We've talked in the past about some emerging plays, some emerging liquids-rich plays. We have a large acreage position of over 160,000 net acres perspective for some or all of the Wolfcamp, the Avalon and Cisco/Canyon Shale formations. This year, we've drilled and completed an additional 7 or 6.6 net horizontal Wolfcamp wells, bringing our total wells in the play to 14, or 13.4 net. So we have a nice high working interesting in that play. And our first 30-day production average from our horizontal Wolfcamp wells has been 6.2 million cubic feet equivalent per day, of which 46% is gas, 32% natural gas liquids and 22% oil. So that play continues to be very, very encouraging to us. That said, that's one that's challenged by drilling completion costs and we are working it hard to try to get our costs down.

We're also pursuing the Avalon and Cisco/Canyon in this area. And those are 2 additional objectives that stack for much of this area. We've brought on a very good Cisco/Canyon well this year called the Taos Federal 3H. It came on first 30-day average at 6.4 million cubic feet equivalent per day and that's in Southern Eddy County. The yield, however, that's oil that's produced and trucked off location, the yield was only 6 barrels of oil per million cubic feet, plus it was a wet gas stream that generated an additional 56 barrels of natural gas liquids per million cubic feet. So it's a very good well. In fact, it's an excellent well, but it's a gas well and it needs higher gas prices to make sense.

We're also testing the Avalon. We've talked about that and we'll continue to talk about that. We have a couple of Avalon wells in the oil window. We're currently drilling and evaluating. And we'll talk about that in subsequent calls.

I will say, one of the things we are observing that we're studying hard is we're seeing a little higher decline in some of these ultra-tight oil reservoirs than we had expected. I think that's probably true around the industry. And we have a lot of very, very dedicated bright people internally trying to figure out how to optimize that, how to tune up our stimulations and get a little more out of those reservoirs. As we work in our 2010 plans for the Permian, as I said, not to sound like a broken record, but we're challenging ourselves in how to innovate and improve. And we'll likely let a few rigs go.

You know our focus is on returns, not on top-tier growth, and we're trying to improve our performance. And as we've done in the past, sometimes we've made some of our best strides when we slow down a little bit and really focused on improving our results. So that's what we're focusing on today.
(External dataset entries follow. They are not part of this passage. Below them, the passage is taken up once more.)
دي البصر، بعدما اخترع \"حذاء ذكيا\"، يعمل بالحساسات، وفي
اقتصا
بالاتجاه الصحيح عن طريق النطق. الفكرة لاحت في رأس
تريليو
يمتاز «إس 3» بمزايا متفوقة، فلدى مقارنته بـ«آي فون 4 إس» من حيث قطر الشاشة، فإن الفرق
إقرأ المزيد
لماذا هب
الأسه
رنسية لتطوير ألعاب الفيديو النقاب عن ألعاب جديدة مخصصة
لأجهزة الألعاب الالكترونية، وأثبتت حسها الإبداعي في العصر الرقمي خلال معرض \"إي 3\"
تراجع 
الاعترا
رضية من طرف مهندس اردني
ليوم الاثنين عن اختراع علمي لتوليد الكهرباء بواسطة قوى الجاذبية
Moving on to the Mid-Continent. For the first 9 months of 2011, we drilled and completed 128 gross or 52 net wells, completing 99% as producers. At quarter end, 19 of those wells gross, or 9 net, were still waiting on completion.

Our Mid-Continent exploration development capital year-to-date through the third quarter totaled $557 million, or 47% of our total capital. So if you take that Permian and Mid-Continent, you'll see that's 93% of our total capital year-to-date. Majority of our Mid-Continent activity has been our Cana-Woodford play, where we've drilled and completed 108 gross or 40 net wells.

So as the Cana play began in late 2007, we've participated in 283 gross or 111 net wells, and of the total wells, 251 gross or 96 net were on production at quarter end and the remainder were either in the process of being drilled or awaiting completion. So we've got a lot of data on this play. That said, it's still one of our most challenging technical problems.

We focus most of this year's drilling on delineating and holding acreage outside of what we've discussed as our defined core. As we look to 2012, we're working on plans to shift back to the core and possibly begin an infill drilling program. That's where we find the best returns. We don't have an acreage exploration issue anywhere in the play that we can't manage. So next year, it's highly likely that a significant portion of our capital will be directed to a core infill drilling project. Again, we haven't finalized those plans. They're still actively being discussed, but it's fair to give you a little hint on what we're thinking.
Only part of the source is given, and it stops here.